In Charlotte, prices have fallen about 3.4%, through February, from their August, 2007 peak, according to the S&P Case/Shiller Home Price Index.
Seattle recorded a loss of 6.5% from its July peak ,and Portland prices dropped about 5% during the same period. Salt Lake City saw a decline of about 7% in the fourth quarter of 2007, compared to the third quarter.
Unlike bubble markets such as San Francisco and Miami, these areas actually remained affordable for most residents despite years of price appreciation.
For example, the median home price in Seattle, the most expensive of the four, was $370,000 in February. And about a quarter of all homes sold there during the last three months of 2007 were affordable to families earning the area's median household income of nearly $76,000, according to the Housing Opportunity Index from Wells Fargo (WFC, Fortune 500) and the National Association of Home Builders.
In Portland 28.8% of homes sold were affordable in the last quarter of last year; in Salt Lake City the figure was 35.4% and in Charlotte it was 62.9%. Compare that with Miami, where only 13% of homes sold were affordable for most people, or San Francisco where only 7.9% of homes fell into that category.

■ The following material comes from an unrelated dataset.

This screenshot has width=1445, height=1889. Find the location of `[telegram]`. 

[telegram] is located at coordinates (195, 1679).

Each of these bulletproof markets has whethered the housing crisis better than most cities, and will likely recover more quickly than others thanks to their own unique characteristics.
All of them avoided the speculative runup that fueled so many bubble cities, but their local economies are perhaps the biggest factor in keeping them afloat. In Seattle, software and aerospace jobs have kept things humming, while high-tech and telecom have done the same for Portland, and banking and tech companies have boosted Charlotte.

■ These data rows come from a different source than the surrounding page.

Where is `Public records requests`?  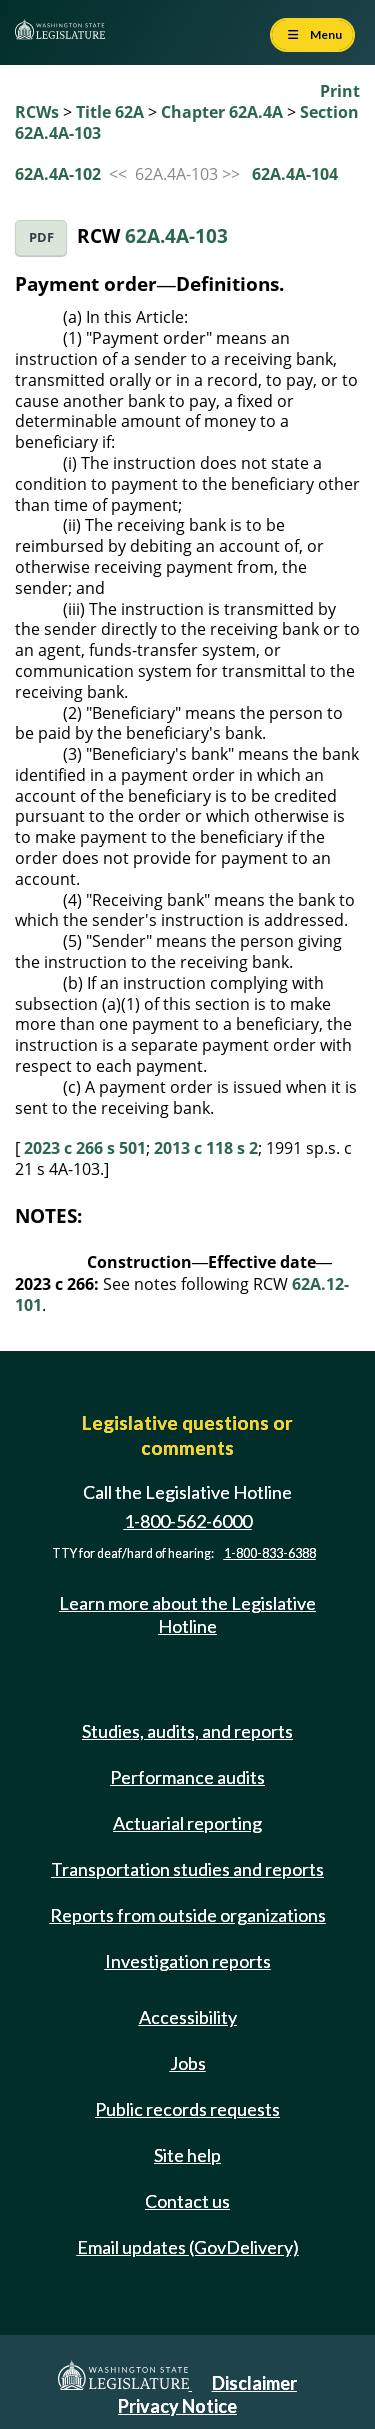
Public records requests is located at coordinates (187, 2109).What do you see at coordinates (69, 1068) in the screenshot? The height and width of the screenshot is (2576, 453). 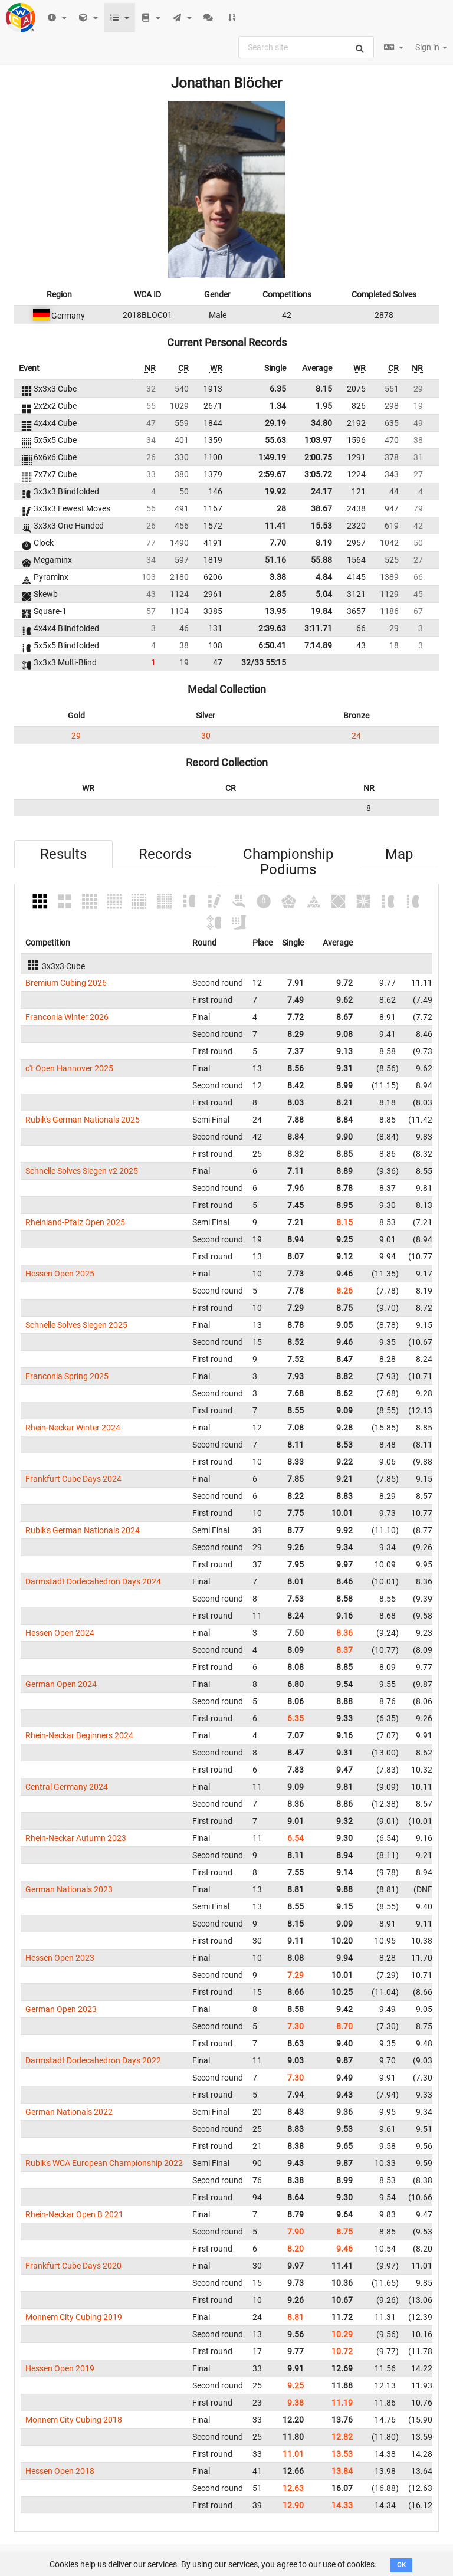 I see `c't Open Hannover 2025` at bounding box center [69, 1068].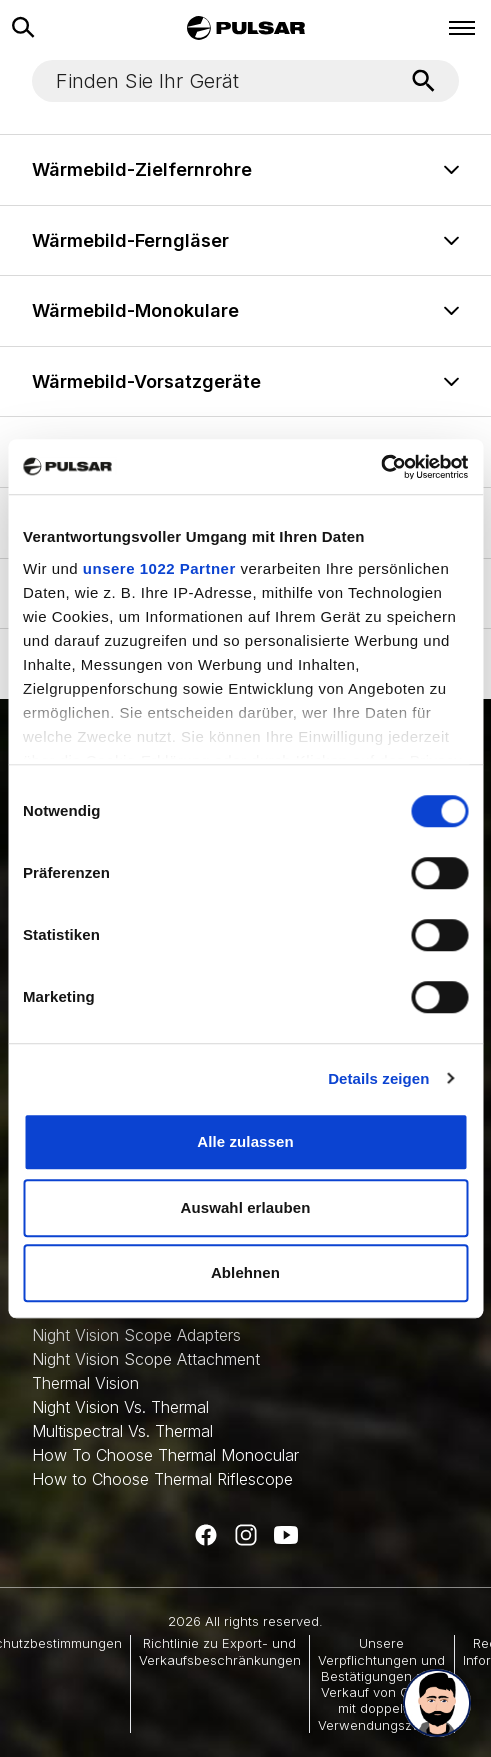 The height and width of the screenshot is (1757, 491). I want to click on Alle zulassen, so click(245, 1141).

And they all have geography on their side as well. Charlotte, which is home to the headquarters of Bank of America (BAC, Fortune 500) and Wachovia (WB, Fortune 500), has also seen an influx of retirees from the north who moved to Florida and then left the Sunshine State after property taxes and insurance soared in the wake of severe hurricanes. The trend is dubbed the 'halfback' phenomenon since the retirees are moving halfway back to where they started.

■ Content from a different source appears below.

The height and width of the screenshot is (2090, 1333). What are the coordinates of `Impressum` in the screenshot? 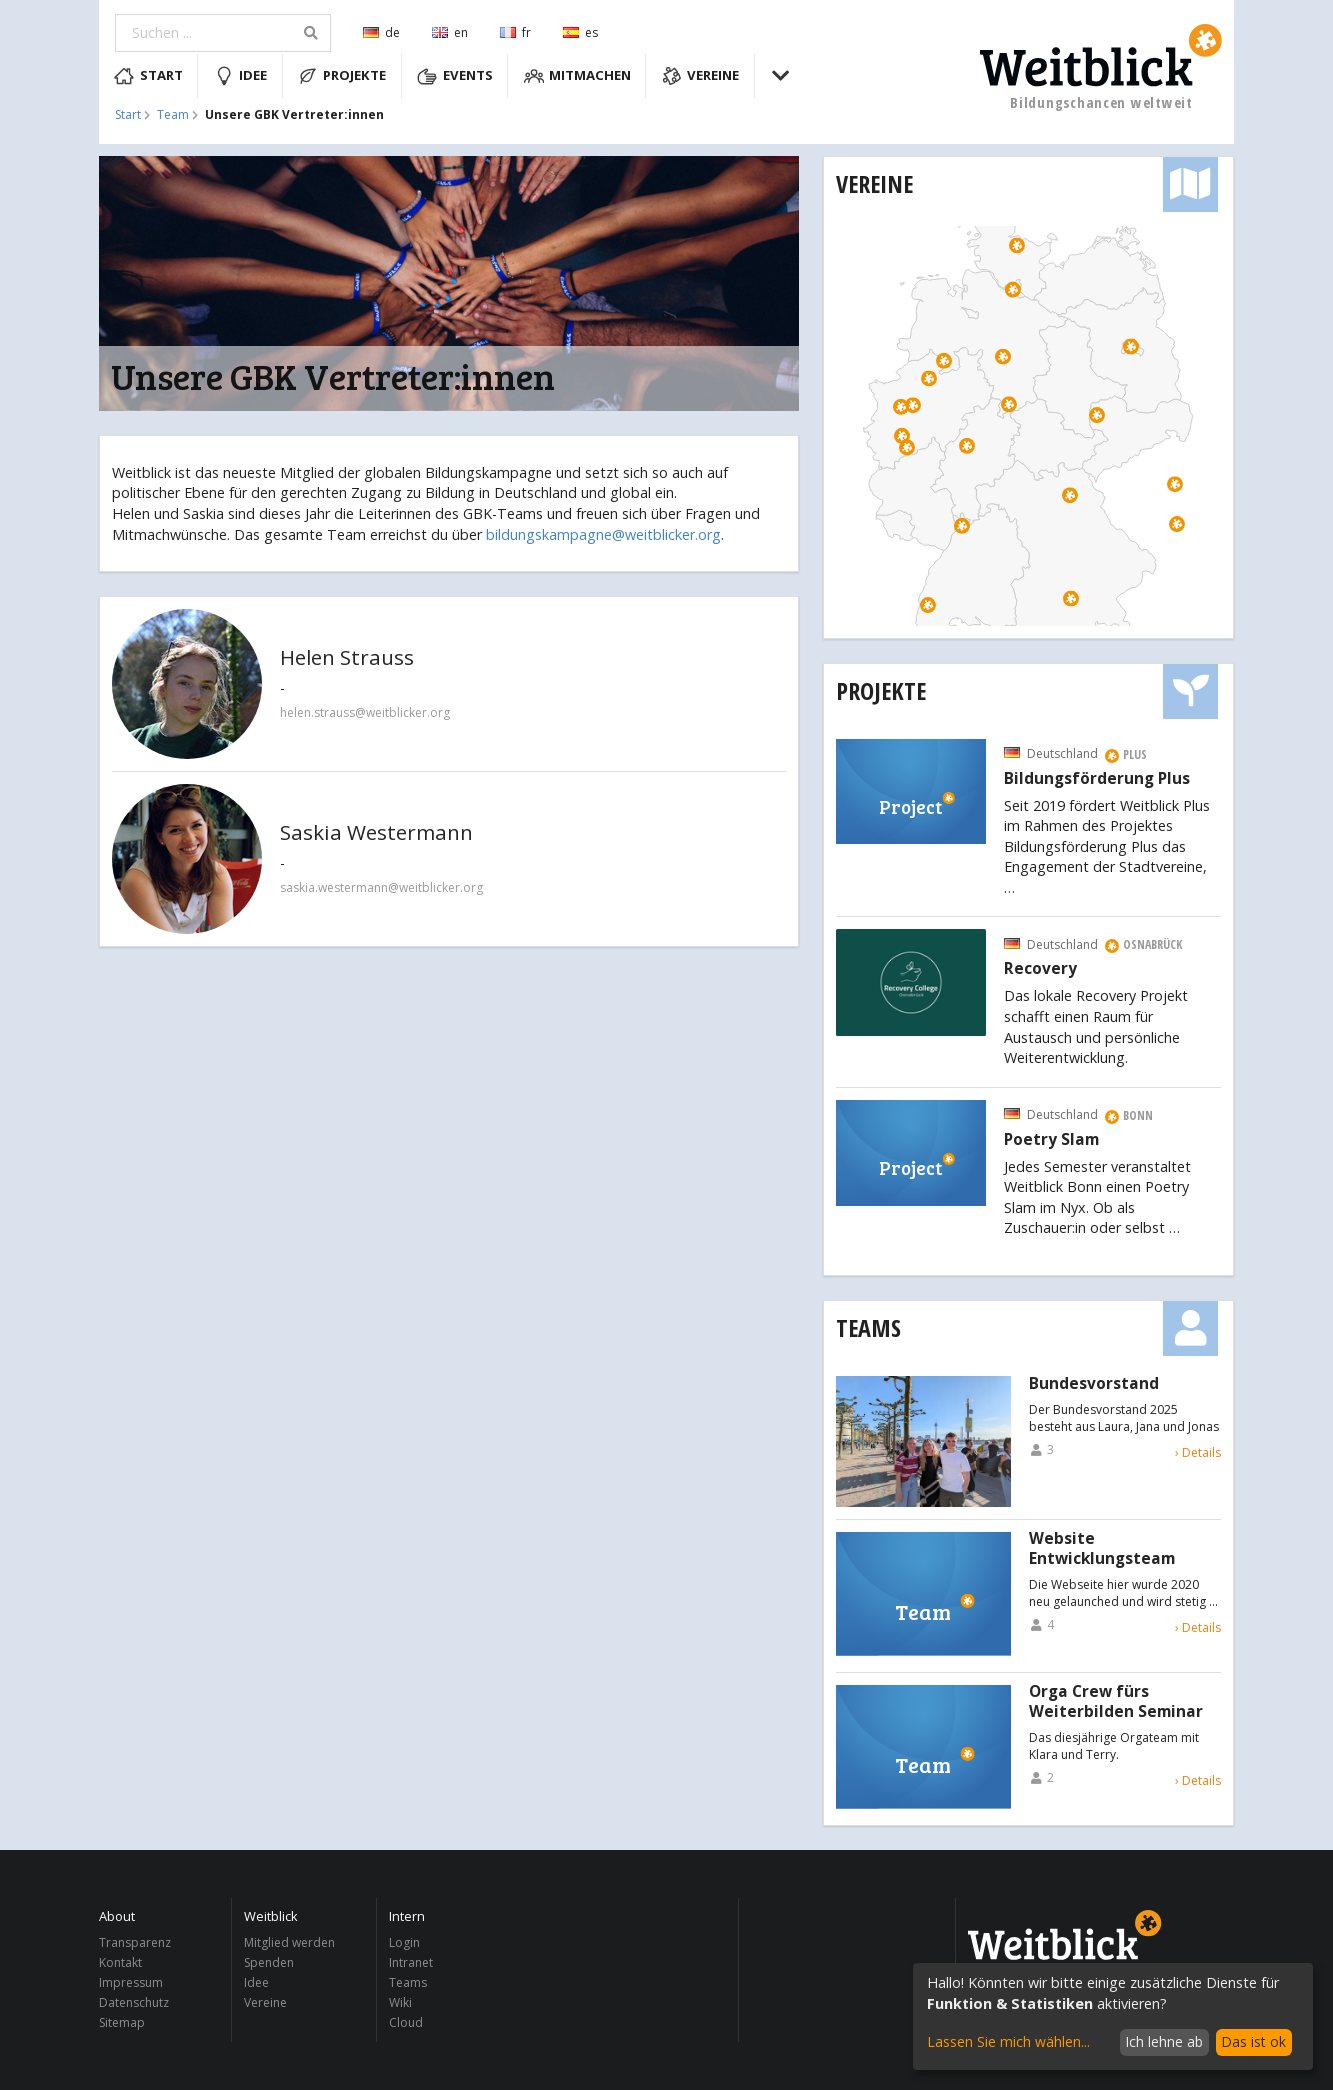 It's located at (131, 1982).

Similarly, Californians escaping the crush and the high cost of living there invaded the Pacific Northwest, according to Lennox Scott, CEO of John L. Scott Real Estate, one of the largest brokers in the area.
That migration changed Seattle, making it a destination city.
"Because of its environment, job growth and a very vibrant downtown, people now just want to live in Seattle," said Scott, who has seen an influx of creative-class types including artists, writers and web developers.
Portland has experienced a similar phenomenon on a smaller scale; it consistently finishes high on surveys of most livable cities.
Both towns have also pursued policies of managed growth, limiting the land that can be developed, which has also helped housing prices hold up. "We don't have the ability to expand supply easily," said Scott, "especially in the affordable price ranges."
Salt Lake City has fewer such restrictions, but steep growth in its population, which is up about 14% since the 2000 census, has kept housing demand high.
Now the credit crunch that has made getting a mortgage harder for everyone is hitting even the strongest markets.
"What's driving housing activity everywhere today is national forces," said Patrick Newport, a real estate economist with Global Insight, a consulting group. Indeed, U.S. foreclosures spiked 112% in the first three months of 2008.
But the fundamental local conditions that have helped keep these relatively strong should help them bounce back sooner than most.